Although the majority of courts have generally determined that such state-at-home orders are a valid exercise of a state’s police powers under the Supreme Court’s Jacobsonprecedent, not all of them have been upheld. For example, a split Supreme Court of Wisconsin declared an emergency under “unlawful, invalid, and unenforceable” in Wisconsin Legislature v. Palm. In this case, the Wisconsin Supreme Court determined that the emergency order was a “rule” that was subject to state statutory rulemaking procedures under its Administrative Procedures Act that had not been followed. In addition, the court concluded that the order promulgated by the state’s Department of Health Services exceeded its statutory authority to control and suppress communicable diseases because it applied to all persons in the state regardless of whether they were infected or suspected of being infected and it prohibited all travel rather than simply interstate travel. In other words, the court’s determination was based upon state law, and not federal authority acknowledging states’ police powers.

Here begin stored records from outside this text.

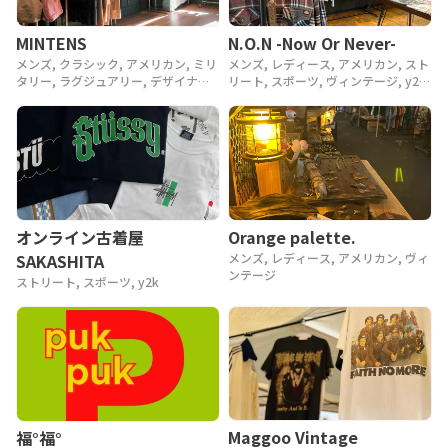
MINTENS
N.O.N -Now Or Never-
メンズ, クラシック, アメリカン, ミリ
メンズ, レディース, アメリカン, スト
タリー, ラグジュアリー, デザイナー,
リート, スポーツ, ヴィンテージ, y2k,
アウトドア, ヴィンテージ, 90年代,
90年代, 80年代
80年代, 70年代, 60年代, 50年代, 40
年代
Orange palette.
オンライン古着屋
メンズ, レディース, アメリカン, ヴィ
SAKASHITA
ンテージ
ストリート, スポーツ, y2k
Maggoo Vintage
福°福°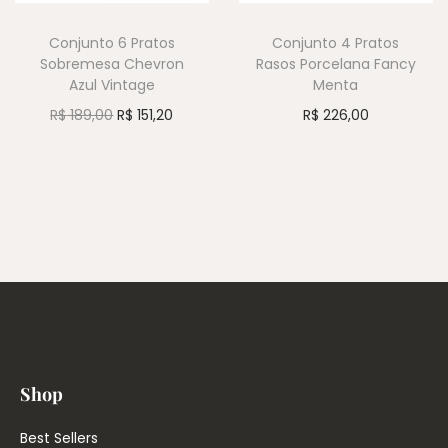
Conjunto 6 Pratos
Conjunto 4 Pratos
Sobremesa Chevron
Rasos Porcelana Fancy
Azul Vintage
Menta
R$
189,00
R$
151,20
R$
226,00
Shop
Best Sellers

Conclusion: Courts Seeking to Strike Right Balance

COVID-19 has disrupted all industries and individuals on an unprecedented level and left states and local governments scrambling to implement Centers for Disease Control and Prevention guidelines and other measures to contain its spread. However, as with most governmental action, such orders and activities can and indeed do infringe on fundamental rights. While Supreme Court’s century-long precedent clearly provides that states enjoy police powers to use in times of emergency, such as pandemics, those powers are not without limitations. Courts already are grappling with striking the right balance between these competing interests, and that struggle will likely continue to play out in courts across the nations in the coming months.